▶ _ACTIVITY_:
The whole listing should be written out again exactly.

▶ _INFORMATION GIVEN_:
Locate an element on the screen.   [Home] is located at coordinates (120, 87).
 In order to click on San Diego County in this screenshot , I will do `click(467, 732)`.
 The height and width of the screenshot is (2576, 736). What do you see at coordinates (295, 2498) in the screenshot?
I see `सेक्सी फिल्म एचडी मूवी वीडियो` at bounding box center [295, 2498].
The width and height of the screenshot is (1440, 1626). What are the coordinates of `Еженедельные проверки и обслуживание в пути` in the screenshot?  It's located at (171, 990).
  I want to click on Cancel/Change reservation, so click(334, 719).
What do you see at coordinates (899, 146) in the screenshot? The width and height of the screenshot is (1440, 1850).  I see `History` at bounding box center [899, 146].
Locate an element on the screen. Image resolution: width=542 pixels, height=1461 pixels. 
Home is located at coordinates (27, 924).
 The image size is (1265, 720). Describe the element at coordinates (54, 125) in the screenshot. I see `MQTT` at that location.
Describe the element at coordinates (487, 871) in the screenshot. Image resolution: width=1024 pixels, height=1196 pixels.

▶ _RESPONSE BOX_:
Locate an element on the screen.   [Home] is located at coordinates (120, 87).
 In order to click on San Diego County in this screenshot , I will do `click(467, 732)`.
 The height and width of the screenshot is (2576, 736). What do you see at coordinates (295, 2498) in the screenshot?
I see `सेक्सी फिल्म एचडी मूवी वीडियो` at bounding box center [295, 2498].
The width and height of the screenshot is (1440, 1626). What are the coordinates of `Еженедельные проверки и обслуживание в пути` in the screenshot?  It's located at (171, 990).
  I want to click on Cancel/Change reservation, so click(334, 719).
What do you see at coordinates (899, 146) in the screenshot? The width and height of the screenshot is (1440, 1850).  I see `History` at bounding box center [899, 146].
Locate an element on the screen. Image resolution: width=542 pixels, height=1461 pixels. 
Home is located at coordinates (27, 924).
 The image size is (1265, 720). Describe the element at coordinates (54, 125) in the screenshot. I see `MQTT` at that location.
Describe the element at coordinates (487, 871) in the screenshot. Image resolution: width=1024 pixels, height=1196 pixels.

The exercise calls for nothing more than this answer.